Phosphatonin is a humoral mediator that decreases renal tubular reabsorption of phosphate and therefore decreases serum phosphorus. Phosphatonin also decreases the activity of renal 1α-hydroxylase, resulting in a decrease in the production of 1,25-D. Fibroblast growth factor–23 (FGF-23) is the most well characterized phosphatonin, but there are a number of other putative phosphatonins (discussed later). Increased levels of phosphatonin cause many of the phosphate-wasting diseases (see Table 48-2).

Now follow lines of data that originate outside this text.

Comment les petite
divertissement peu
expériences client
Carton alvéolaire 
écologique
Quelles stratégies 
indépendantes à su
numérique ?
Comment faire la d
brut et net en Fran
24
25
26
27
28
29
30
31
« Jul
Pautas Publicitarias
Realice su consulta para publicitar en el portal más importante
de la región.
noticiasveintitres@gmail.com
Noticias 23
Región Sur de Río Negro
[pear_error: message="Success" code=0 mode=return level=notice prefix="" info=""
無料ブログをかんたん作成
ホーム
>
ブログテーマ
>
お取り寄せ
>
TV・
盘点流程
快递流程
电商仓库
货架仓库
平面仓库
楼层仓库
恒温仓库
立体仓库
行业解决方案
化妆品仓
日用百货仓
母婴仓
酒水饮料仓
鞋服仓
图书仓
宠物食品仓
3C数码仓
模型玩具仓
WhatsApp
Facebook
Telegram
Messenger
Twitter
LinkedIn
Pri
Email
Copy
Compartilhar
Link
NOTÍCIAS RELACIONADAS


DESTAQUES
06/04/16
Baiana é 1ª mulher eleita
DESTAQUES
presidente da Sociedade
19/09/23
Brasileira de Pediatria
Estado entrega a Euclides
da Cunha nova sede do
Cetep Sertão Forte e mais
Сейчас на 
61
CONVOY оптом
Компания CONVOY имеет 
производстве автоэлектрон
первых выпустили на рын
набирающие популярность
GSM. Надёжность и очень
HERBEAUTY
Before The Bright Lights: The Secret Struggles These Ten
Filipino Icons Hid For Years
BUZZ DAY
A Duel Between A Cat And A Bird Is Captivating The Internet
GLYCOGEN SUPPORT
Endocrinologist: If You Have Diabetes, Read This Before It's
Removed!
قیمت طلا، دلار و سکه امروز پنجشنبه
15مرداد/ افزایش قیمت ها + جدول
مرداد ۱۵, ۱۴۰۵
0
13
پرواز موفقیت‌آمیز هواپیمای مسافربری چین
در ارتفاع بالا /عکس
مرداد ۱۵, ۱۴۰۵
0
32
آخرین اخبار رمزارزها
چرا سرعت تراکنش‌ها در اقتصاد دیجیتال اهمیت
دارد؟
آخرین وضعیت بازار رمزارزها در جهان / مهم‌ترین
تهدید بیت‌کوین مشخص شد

X-Linked Hypophosphatemic Rickets

Among the genetic disorders causing rickets due to hypophosphatemia, X-linked hypophosphatemic rickets (XLH) is the most common, with a prevalence of 1/20,000. The defective gene is on the X chromosome, but female carriers are affected, so it is an X-linked dominant disorder.

Pathophysiology

The defective gene is called PHEX because it is a PHosphate-regulating gene with homology to Endopeptidases on the X chromosome. The product of this gene appears to have an indirect role in inactivating the phosphatonin FGF-23. Mutations in the PHEX gene lead to increased levels of FGF-23. Because the actions of FGF-23 include inhibition of phosphate reabsorption in the proximal tubule, phosphate excretion is increased. FGF-23 also inhibits renal 1α-hydroxylase, leading to decreased production of 1,25-D.

Clinical Manifestations

These patients have rickets, but abnormalities of the lower extremities and poor growth are the dominant features. Delayed dentition and tooth abscesses are also common. Some patients have hypophosphatemia and short stature without clinically evident bone disease.

Laboratory Findings

Patients have high renal excretion of phosphate, hypophosphatemia, and increased alkaline phosphatase; PTH and serum calcium levels are normal (see Table 48-4). Hypophosphatemia normally upregulates renal 1α-hydroxylase and should lead to an increase in 1,25-D, but these patients have low or inappropriately normal levels of 1,25-D.

Treatment

Patients respond well to a combination of oral phosphorus and 1,25-D (calcitriol). The daily need for phosphorus supplementation is 1-3 g of elemental phosphorus divided into 4-5 doses. Frequent dosing helps to prevent prolonged decrements in serum phosphorus because there is a rapid decline after each dose. In addition, frequent dosing decreases diarrhea, a complication of high-dose oral phosphorus. Calcitrol is administered 30-70 ng/kg/day divided into 2 doses.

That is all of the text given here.